I was shocked. Was this an online banner ad come to life? This man discovered one simple trick to make bad thoughts and criminal behavior disappear! Justice departments and clinical psychologists hate him!

Then his words sunk into my head. This admittedly jovial and forthcoming fellow had just told me he was a former thief and recovering sex addict. As I was raised among Narcotics Anonymous folk, salt-of-the-earth bikers one and all, I was inclined to give my exterminator the benefit of the doubt—but nevertheless, I resolved to double-check my sex toys before allowing him to leave.

As if in response to my deviant thoughts came the sudden question from beyond the bedroom: “Are you a gay?”

As I was preparing to go out in The World of Cis, I’d quickly done my makeup beforehand.
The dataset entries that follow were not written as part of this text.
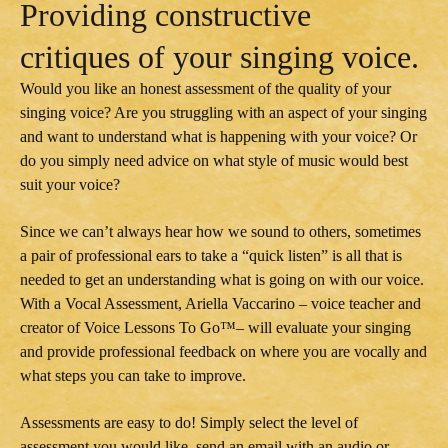
Providing constructive
critiques of your singing voice.
Would you like an honest assessment of the quality of your
singing voice? Are you struggling with an aspect of your singing
and want to understand what is happening with your voice? Or
do you simply need advice on what style of music would best
suit your voice?
Since we can’t always hear how we sound to others, sometimes
a pair of professional ears to take a “quick listen” is all that is
needed to get an understanding what is going on with our voice.
With a Vocal Assessment, Ariella Vaccarino – voice teacher and
creator of Voice Lessons To Go™– will evaluate your singing
and provide professional feedback on where you are vocally and
what steps you can take to improve.
Assessments are easy to do! Simply select the level of
assessment you would like, send an email with an audio or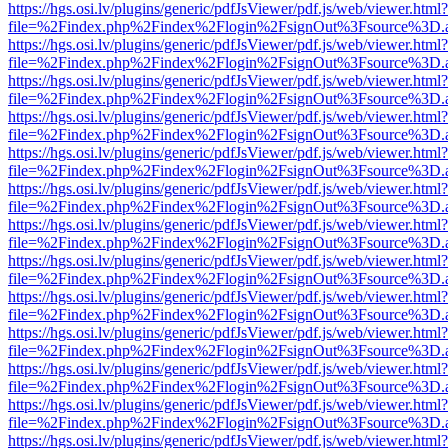
https://hgs.osi.lv/plugins/generic/pdfJsViewer/pdf.js/web/viewer.html?
file=%2Findex.php%2Findex%2Flogin%2FsignOut%3Fsource%3D.ame
https://hgs.osi.lv/plugins/generic/pdfJsViewer/pdf.js/web/viewer.html?
file=%2Findex.php%2Findex%2Flogin%2FsignOut%3Fsource%3D.ame
https://hgs.osi.lv/plugins/generic/pdfJsViewer/pdf.js/web/viewer.html?
file=%2Findex.php%2Findex%2Flogin%2FsignOut%3Fsource%3D.ame
https://hgs.osi.lv/plugins/generic/pdfJsViewer/pdf.js/web/viewer.html?
file=%2Findex.php%2Findex%2Flogin%2FsignOut%3Fsource%3D.ame
https://hgs.osi.lv/plugins/generic/pdfJsViewer/pdf.js/web/viewer.html?
file=%2Findex.php%2Findex%2Flogin%2FsignOut%3Fsource%3D.ame
https://hgs.osi.lv/plugins/generic/pdfJsViewer/pdf.js/web/viewer.html?
file=%2Findex.php%2Findex%2Flogin%2FsignOut%3Fsource%3D.ame
https://hgs.osi.lv/plugins/generic/pdfJsViewer/pdf.js/web/viewer.html?
file=%2Findex.php%2Findex%2Flogin%2FsignOut%3Fsource%3D.ame
https://hgs.osi.lv/plugins/generic/pdfJsViewer/pdf.js/web/viewer.html?
file=%2Findex.php%2Findex%2Flogin%2FsignOut%3Fsource%3D.ame
https://hgs.osi.lv/plugins/generic/pdfJsViewer/pdf.js/web/viewer.html?
file=%2Findex.php%2Findex%2Flogin%2FsignOut%3Fsource%3D.ame
https://hgs.osi.lv/plugins/generic/pdfJsViewer/pdf.js/web/viewer.html?
file=%2Findex.php%2Findex%2Flogin%2FsignOut%3Fsource%3D.ame
https://hgs.osi.lv/plugins/generic/pdfJsViewer/pdf.js/web/viewer.html?
file=%2Findex.php%2Findex%2Flogin%2FsignOut%3Fsource%3D.ame
https://hgs.osi.lv/plugins/generic/pdfJsViewer/pdf.js/web/viewer.html?
file=%2Findex.php%2Findex%2Flogin%2FsignOut%3Fsource%3D.ame
https://hgs.osi.lv/plugins/generic/pdfJsViewer/pdf.js/web/viewer.html?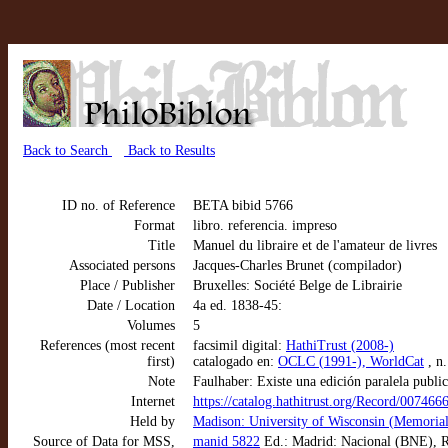
Back to Search
Back to Results
ID no. of Reference
BETA bibid 5766
Format
libro. referencia. impreso
Title
Manuel du libraire et de l'amateur de livres
Associated persons
Jacques-Charles Brunet (compilador)
Place / Publisher
Bruxelles: Société Belge de Librairie
Date / Location
4a ed. 1838-45:
Volumes
5
References (most recent
facsimil digital:
HathiTrust (2008-)
first)
catalogado en:
OCLC (1991-), WorldCat
, n
Note
Faulhaber: Existe una edición paralela publi
Internet
https://catalog.hathitrust.org/Record/007466
Held by
Madison: University of Wisconsin (Memorial
Source of Data for MSS,
manid 5822
Ed.: Madrid: Nacional (BNE), R/8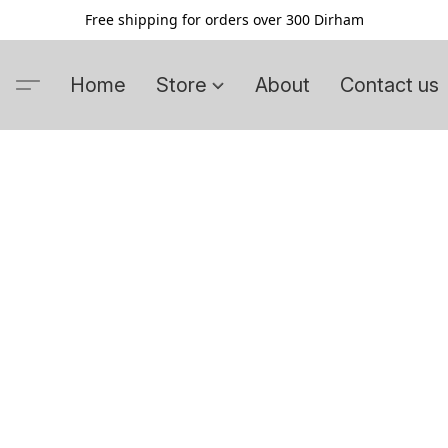
Free shipping for orders over 300 Dirham
Home
Store
About
Contact us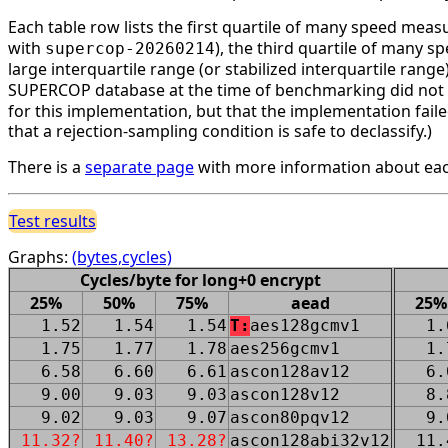
Each table row lists the first quartile of many speed mea
with
), the third quartile of many 
supercop-20260214
large interquartile range (or stabilized interquartile ran
SUPERCOP database at the time of benchmarking did not li
for this implementation, but that the implementation faile
that a rejection-sampling condition is safe to declassify.)
There is a
separate page
with more information about eac
Test results
Graphs:
(bytes,cycles)
Cycles/byte for long+0 encrypt
25%
50%
75%
aead
25%
1.52
1.54
1.54
T:
aes128gcmv1
1.
1.75
1.77
1.78
aes256gcmv1
1.
6.58
6.60
6.61
ascon128av12
6.
9.00
9.03
9.03
ascon128v12
8.
9.02
9.03
9.07
ascon80pqv12
9.
11.32?
11.40?
13.28?
ascon128abi32v12
11.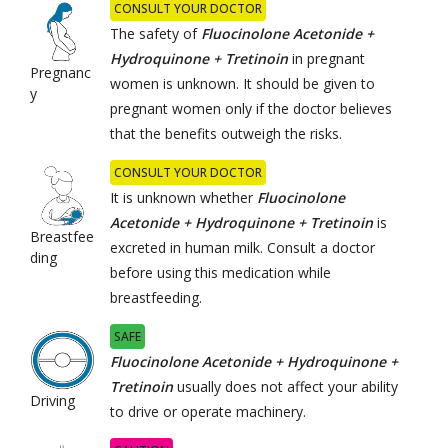
CONSULT YOUR DOCTOR
The safety of
Fluocinolone Acetonide +
Hydroquinone + Tretinoin
in pregnant
Pregnanc
women is unknown. It should be given to
y
pregnant women only if the doctor believes
that the benefits outweigh the risks.
CONSULT YOUR DOCTOR
It is unknown whether
Fluocinolone
Acetonide + Hydroquinone + Tretinoin
is
Breastfee
excreted in human milk. Consult a doctor
ding
before using this medication while
breastfeeding.
SAFE
Fluocinolone Acetonide + Hydroquinone +
Tretinoin
usually does not affect your ability
Driving
to drive or operate machinery.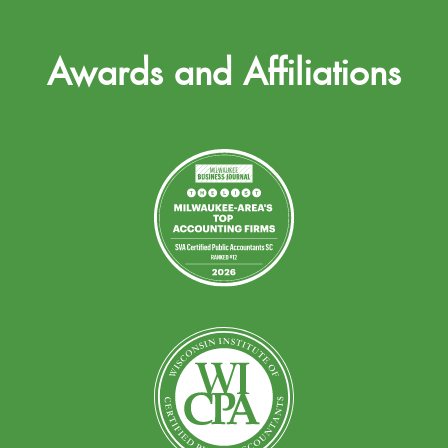
Awards and Affiliations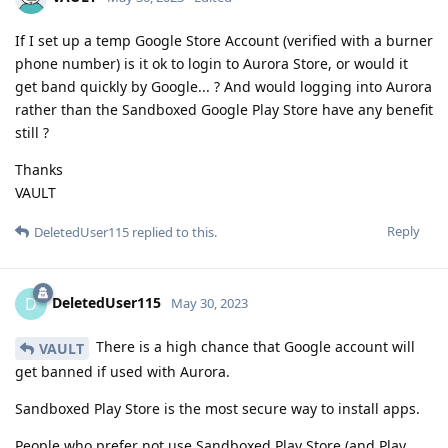
If I set up a temp Google Store Account (verified with a burner
phone number) is it ok to login to Aurora Store, or would it
get band quickly by Google... ? And would logging into Aurora
rather than the Sandboxed Google Play Store have any benefit
still ?
Thanks
VAULT
Reply
DeletedUser115
replied to this.
DeletedUser115
D
May 30, 2023
There is a high chance that Google account will
VAULT
get banned if used with Aurora.
Sandboxed Play Store is the most secure way to install apps.
People who prefer not use Sandboxed Play Store (and Play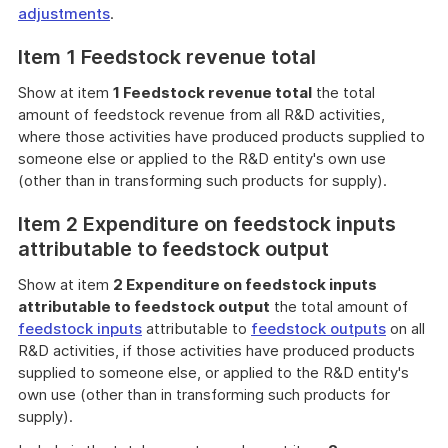
adjustments
.
Item 1 Feedstock revenue total
Show at item
1 Feedstock revenue total
the total
amount of feedstock revenue from all R&D activities,
where those activities have produced products supplied to
someone else or applied to the R&D entity's own use
(other than in transforming such products for supply).
Item 2 Expenditure on feedstock inputs
attributable to feedstock output
Show at item
2 Expenditure on feedstock inputs
attributable to feedstock output
the total amount of
feedstock inputs
attributable to
feedstock outputs
on all
R&D activities, if those activities have produced products
supplied to someone else, or applied to the R&D entity's
own use (other than in transforming such products for
supply).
But since my voice is what it is, the exterminator came to the same conclusion many people did back in high school—one that wasn’t so much wrong as unimaginative. “I’m transgender,” I said quietly, carefully considering whether to explain in graphic detail just how gay I was.

“No problem,” he said, which made me bristle before I remembered language barriers and he meant that in a positive way. He began explaining how deep knee-bends and breath exercises could help me visualize equality and combat homophobia. I remained doubtful as to any effects this might have on the man on my street who told me I was lucky he didn’t break my jaw the night before.

“I really need to get breakfast,” I said, hoping I didn’t sound like I was begging. “I’ll be back soon to lock up behind you.”

The exterminator looked vaguely disappointed. “Sure you don’t want to hear a little more before you go?”

No, I thought irritably, I want you to get the vermin out of my walls so I can take my clothes out of garbage bags. “Sorry, I just haven’t eaten yet, so…” I trailed off, opening the door. “I’ll be back soon.”

But I wasn’t. Lost in a fog of eggs and mocha foam, I lingered over breakfast and missed the exterminator’s departure. Upon returning home, I felt a strange pang of regret; though our interaction had confused and alarmed me—who tells a business client that they have a sex addiction?—we’d nonetheless made a connection I don’t think either of us would forget soon. Also, I hadn’t patted him down for vibrators.

So to Mano the exterminator, I say this: bless you and your pseudoscientific, quasi-spiritual deep knee-bends. May you continue bringing unexpected yogic harmony to unsuspecting apartment dwellers across the New York metro area. And when you get a chance, can you take me to a different Pinkwater book? This one is super weird.